En terme de consciences ayant une influence sur ce vivant, on va pouvoir intégrer beaucoup d'aspects qui ne sont pas moins déterminants que la présence humaine. Toutes ne sont d'ailleurs pas d'une dimension physique mais se mêlent au physique d'une façon que nous connaissons mal parce que nous sommes très ignorants des racines de la réalité physique elle-même. Toutes ne sont pas terrestres parce que nous existons au sein d'un univers océan duquel nous puisons aussi non seulement les éléments "nutritifs" de notre existence, mais également les constituants de notre psyché avec lesquels nous allons construire notre représentation du monde.
Le lien n'est ni bien ni mal, il est ou il n'est pas.
Tout en écrivant, je regarde par la fenêtre et je vois un géranium qui fait encore de nouvelles fleurs. cette couleur attire mon regard et me provoque une petite joie simple et aussitôt, je pense que ce n'était sûrement pas sa raison d'être, considérant écologiquement que c'est fait pour attirer les insectes pour la pollennisation, et tout et tout... mais là, ça y est, je suis déjà en train de penser le monde, je ne suis plus dans la simple réalité du lien, je suppose, je supute, je m'égare en fait, car qu'en sais-je que cette fleur n'est pas venue pour me provoquer cette joie simple ?

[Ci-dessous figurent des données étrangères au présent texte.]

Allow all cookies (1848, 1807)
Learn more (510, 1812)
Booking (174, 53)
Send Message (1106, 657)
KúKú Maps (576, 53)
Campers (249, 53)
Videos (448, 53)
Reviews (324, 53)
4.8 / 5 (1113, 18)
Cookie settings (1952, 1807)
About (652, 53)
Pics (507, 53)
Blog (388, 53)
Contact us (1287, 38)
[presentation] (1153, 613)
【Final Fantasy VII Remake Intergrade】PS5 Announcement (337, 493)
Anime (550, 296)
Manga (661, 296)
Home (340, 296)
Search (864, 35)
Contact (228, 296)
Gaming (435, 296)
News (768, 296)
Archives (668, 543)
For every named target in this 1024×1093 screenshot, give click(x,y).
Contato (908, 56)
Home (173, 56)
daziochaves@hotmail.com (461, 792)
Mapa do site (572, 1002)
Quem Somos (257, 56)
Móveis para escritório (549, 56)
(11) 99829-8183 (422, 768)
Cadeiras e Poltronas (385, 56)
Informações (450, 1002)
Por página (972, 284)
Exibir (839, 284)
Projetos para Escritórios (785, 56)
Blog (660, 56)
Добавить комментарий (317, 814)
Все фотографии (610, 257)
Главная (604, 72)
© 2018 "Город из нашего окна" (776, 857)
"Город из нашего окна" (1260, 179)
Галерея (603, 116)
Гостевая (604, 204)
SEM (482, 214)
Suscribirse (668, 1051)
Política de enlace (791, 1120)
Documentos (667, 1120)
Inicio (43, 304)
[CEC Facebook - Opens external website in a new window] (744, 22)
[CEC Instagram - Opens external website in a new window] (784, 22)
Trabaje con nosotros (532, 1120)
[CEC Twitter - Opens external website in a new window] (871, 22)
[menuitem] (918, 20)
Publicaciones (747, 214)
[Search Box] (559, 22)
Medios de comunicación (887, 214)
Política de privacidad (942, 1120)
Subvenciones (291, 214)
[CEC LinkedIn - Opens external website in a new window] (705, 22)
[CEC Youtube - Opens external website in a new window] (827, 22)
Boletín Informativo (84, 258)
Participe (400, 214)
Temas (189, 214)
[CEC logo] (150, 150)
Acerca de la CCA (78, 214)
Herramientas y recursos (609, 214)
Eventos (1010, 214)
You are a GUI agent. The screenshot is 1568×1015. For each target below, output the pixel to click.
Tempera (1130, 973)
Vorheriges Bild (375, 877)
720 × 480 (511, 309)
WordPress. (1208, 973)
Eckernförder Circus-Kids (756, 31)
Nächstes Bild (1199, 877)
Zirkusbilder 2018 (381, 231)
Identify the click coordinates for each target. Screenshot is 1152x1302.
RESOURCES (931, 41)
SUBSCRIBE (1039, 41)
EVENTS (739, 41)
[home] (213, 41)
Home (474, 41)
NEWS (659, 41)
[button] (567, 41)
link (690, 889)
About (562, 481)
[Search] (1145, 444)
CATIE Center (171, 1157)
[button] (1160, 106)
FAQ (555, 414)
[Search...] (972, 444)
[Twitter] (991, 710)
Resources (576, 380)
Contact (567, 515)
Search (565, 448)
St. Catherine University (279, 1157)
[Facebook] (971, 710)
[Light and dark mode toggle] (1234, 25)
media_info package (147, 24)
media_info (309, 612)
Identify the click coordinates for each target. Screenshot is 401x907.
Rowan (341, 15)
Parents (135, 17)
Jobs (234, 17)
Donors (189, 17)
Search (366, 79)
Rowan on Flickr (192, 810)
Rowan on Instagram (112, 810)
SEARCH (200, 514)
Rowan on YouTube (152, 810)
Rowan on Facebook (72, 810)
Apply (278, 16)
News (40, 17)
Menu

Après tout, nous vivons à 2 mètres l'un de l'autre et probablement mon énergie lui parvient : pourquoi n'y réagirait-t'elle pas ?
J'ai convenu avec le temps de relier ces fleurs à une forme de féérie, plus en adéquation avec ce que notre lien provoque en moi. Et ainsi, nous entrons en relation. Ma petite joie simple doit lui faire également une élément nutritif.
C'est pas tant la main qui est verte, c'est l'amour qui créé la vie.